En la oscuridad de la noche, en uno de los más oscuros callejones de una gran ciudad, se encuentra un muchacho desorientado, recostado en una de las paredes, atónito a todo lo que esta viviendo, un millón de emociones que no había vivido ni creía vivir nunca, acechan con hacerlo enloquecer, pero hay algo que lo tiene más inquieto que el echo de encontrarse en un lugar desconocido, esta hambriento, y eso, en un ángel, solo puede significar dos cosas.

1.Esta enfermo, sentir hambre para un Ángel significa estar plagado de virus o incluso de pequeños seres que poseen tu cuerpo y que cuestan mucho de eliminar. Os estaréis preguntando, ¿No comen los ángles? Claro que comen, pero para ellos es más una costumbre que una necesidad.

2. Es un Ángel Caído, nunca sabes cuando caes, pero una vez lo has echo, lo sabes y deseas con todas tus fuerzas estar equivocado.

El joven muchacho se levanta de donde se encuentra y, como puede, se dirige a un pequeño local que no reconoce, a cada paso que da se siente más pesado, ¿qué le esta pasando? cuando entra en el lugar, todo el mundo lo mira, se adentra a éste y encuentra una barra, donde un camarero sirve bebidas a todos los que se encuentran ahí, se trata de un camarero.

- ¿Que le pongo jovencito?

- Una cerveza - El caballero observa al chico con el ceño fruncido.

- ¿Puedo ver su carnet de identidad? - Uriel no entiende a que se refiere, ¿carnet de identidad? - ¿eres menor? Si es así, solo puedo servirte un refresco. - Uriel asiente, no sabe que responder, el camarero le sirve un refresco, una Cocacola más concretamente.

Cuando ya esta a mitad de su bebida, el joven se levanta y se dirige al cuarto de baño, cuando mira su reflejo en el espejo, se da cuenta de algo, ¿Dónde están sus alas? el chico, desesperado se quita la camisa que viste y se da cuenta de que éstas ya no están, en su lugar, una gran cicatriz oscura cubre su espalda, no siente dolor, solo molestia, en un momento dado todo se vuelve negro, el tiempo se paraliza, un ángel aparece frente a él.

- Ángel Caído, te encuentras en el mundo humano, sobrevive, elige tu bando, consigue volver, quedarte o caer más bajo. - y entonces, todo vuelve a su lugar, la oscuridad cesa y él vuelve a estar en el baño del pequeño bar. Uriel sale del local a toda prisa, sin pagar, no tiene dinero, corre lo más rápido que puede adentrándose en la ciudad, es de noche y no tiene a donde ir, llega a un lugar que no había visto nunca, el chico se encuentra maravillado por el paisaje que ve delante de él, infinita agua brillante y infinitos granos de arena cubren sus pies ahora, el mar, nunca antes había visto algo tan maravilloso, "Quizás no es tan malo vivir en la tierra" piensa el muchacho.

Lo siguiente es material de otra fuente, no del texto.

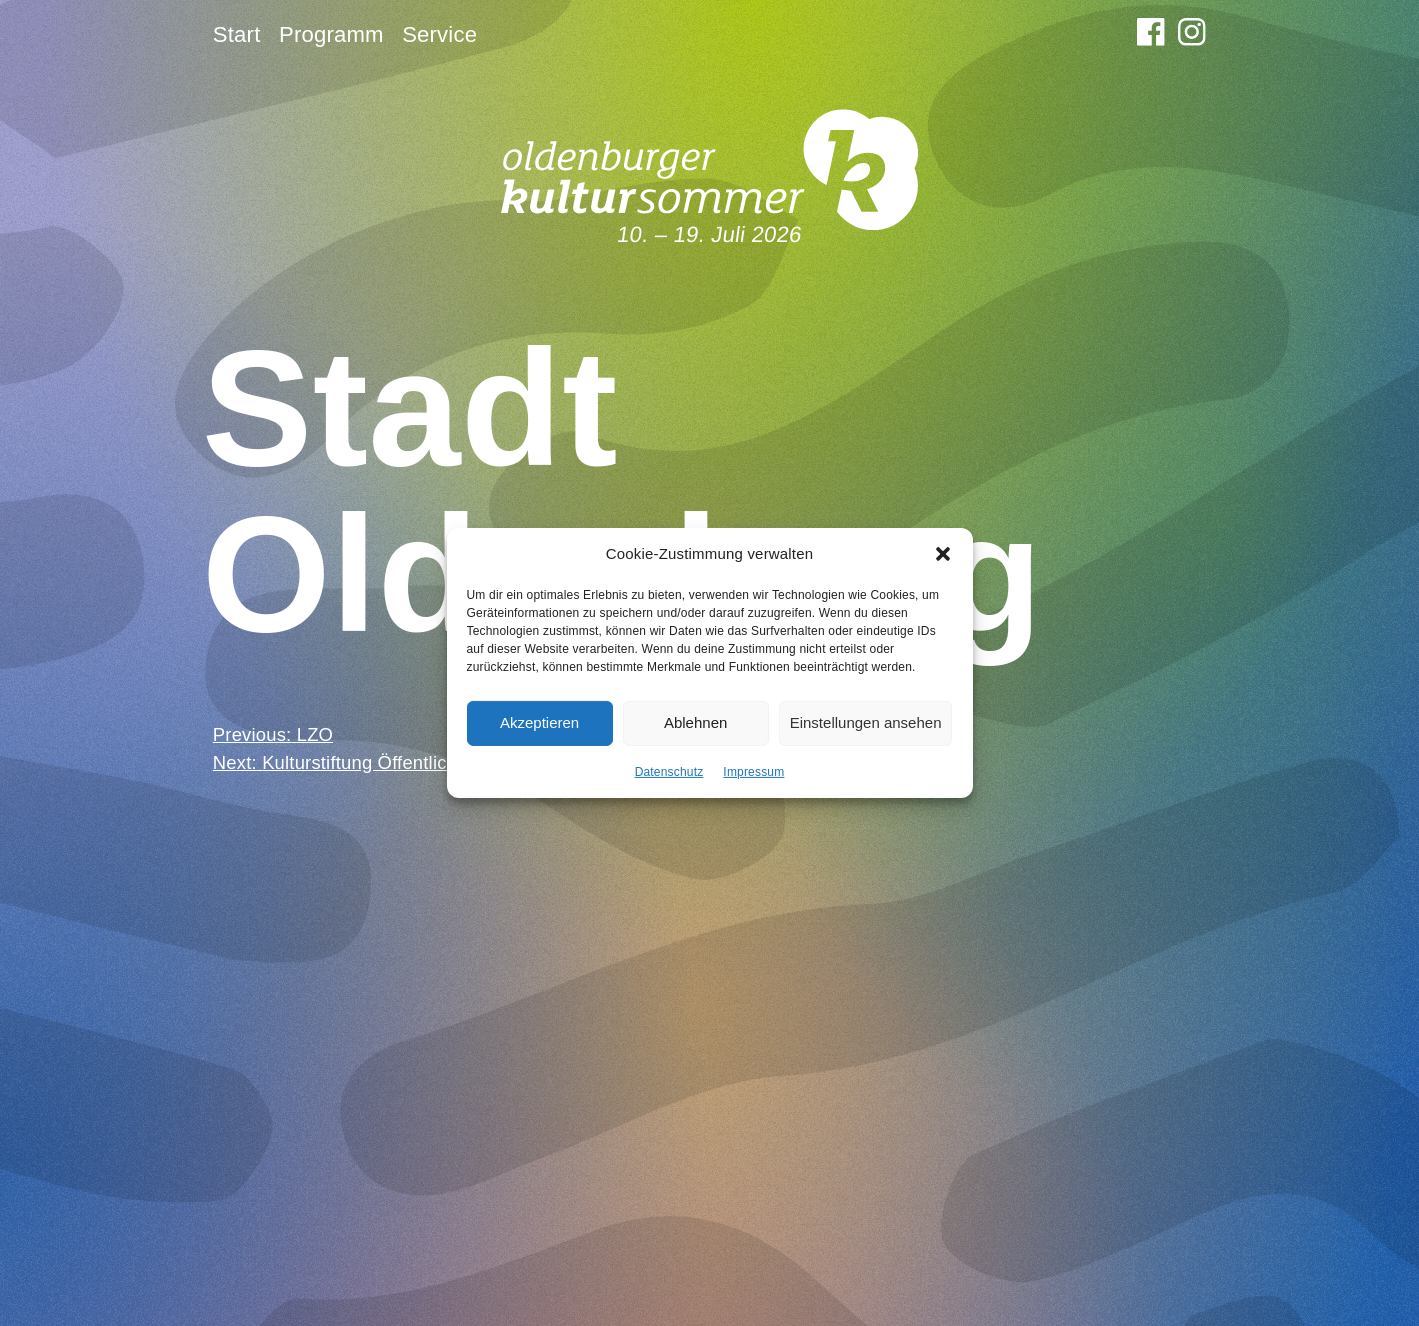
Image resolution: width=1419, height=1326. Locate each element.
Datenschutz (669, 771)
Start (237, 34)
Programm (331, 34)
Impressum (753, 771)
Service (439, 34)
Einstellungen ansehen (866, 722)
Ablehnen (695, 722)
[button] (943, 554)
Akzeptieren (539, 722)
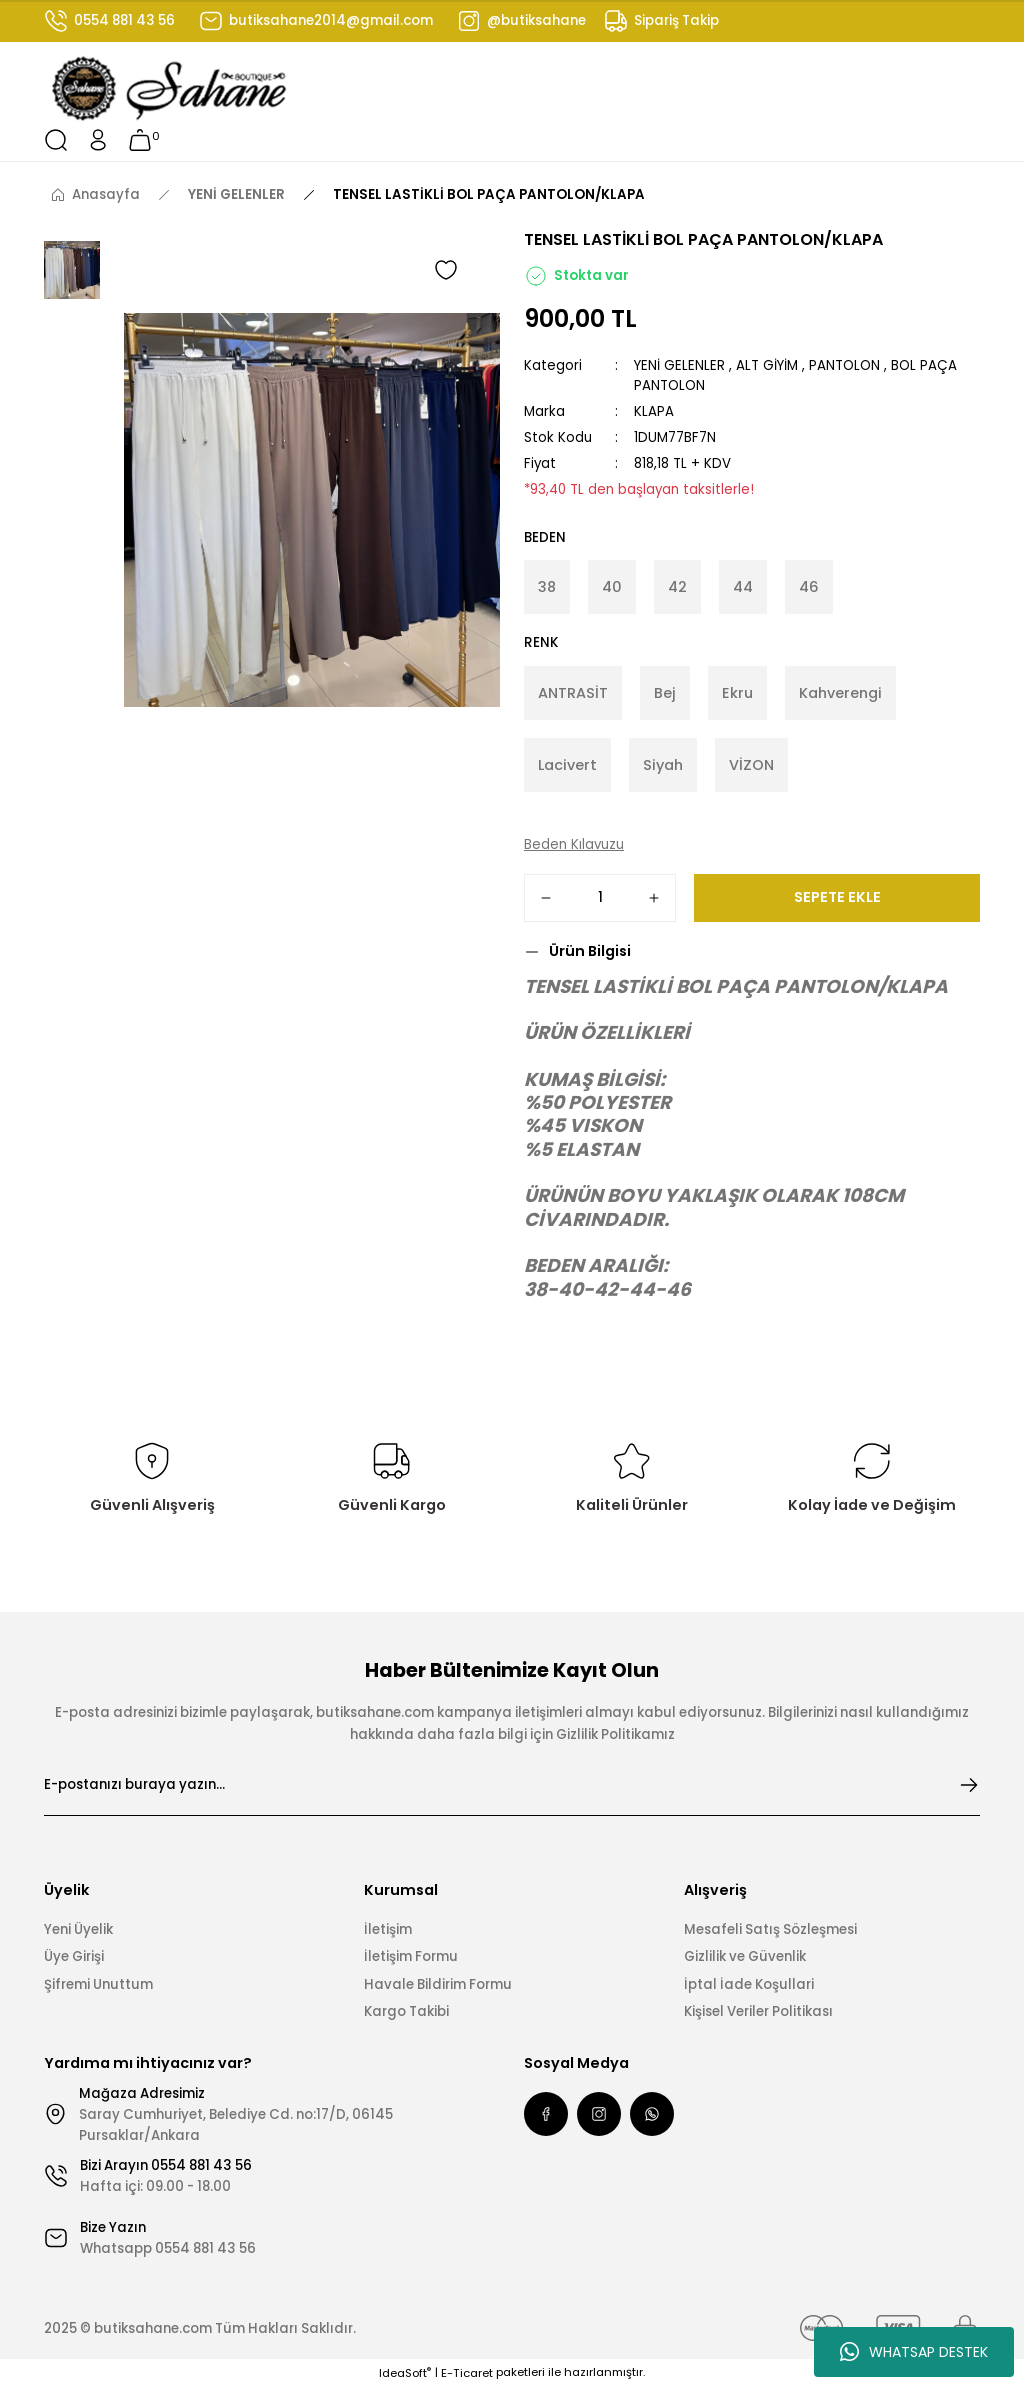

Se recuesta en la arena y mira las estrellas hasta que un profundo sueño invade su cuerpo, al despertar, unas personas se encuentran a su alrededor, Uriel poco a poco va despertando.

- ¿Has pasado aquí la noche? - le pregunta una mujer mayor, él en su respuesta, asiente, ¿dónde va pasar la noche si no? - ¿De donde vienes? - esa es una gran pregunta, ¿como le dices a un humano, un mundano, que provienes de más allá del cielo que creen tan bien conocer? ¿Cómo le dices a una anciana que eres un Ángel Caído que tiene que elegir su destino? el joven, sin saber que decir, mira a todo su alrededor. - ¿Tienes dinero? - Uriel niega con la cabeza. - Ven conmigo jovencito, te irá bien una ducha y un buen desayuno. - La anciana ayuda al joven a ponerse en pie, éste, sin decir una palabra sigue a la buena mujer hasta su casa, una vez han llegado ambos se dirigen a la pequeña cocina, la anciana, le prepara unas tostadas con un baso de leche y se la tiende al chico, quien agradecido asiente y le sonríe. - ¿Como te llamas? - El chico, por primera vez en ese día, deja escapar su voz.

- Uriel, me llamo, Uriel.

- Que bonito nombre, ¿de donde proviene?

- De los Arcángeles. - Uriel arruga su nariz, y un escalofrío invade su cuerpo. - Es el nombre de uno de los siete de ellos, hace referencia al ángel de la luz, luz de las estrellas.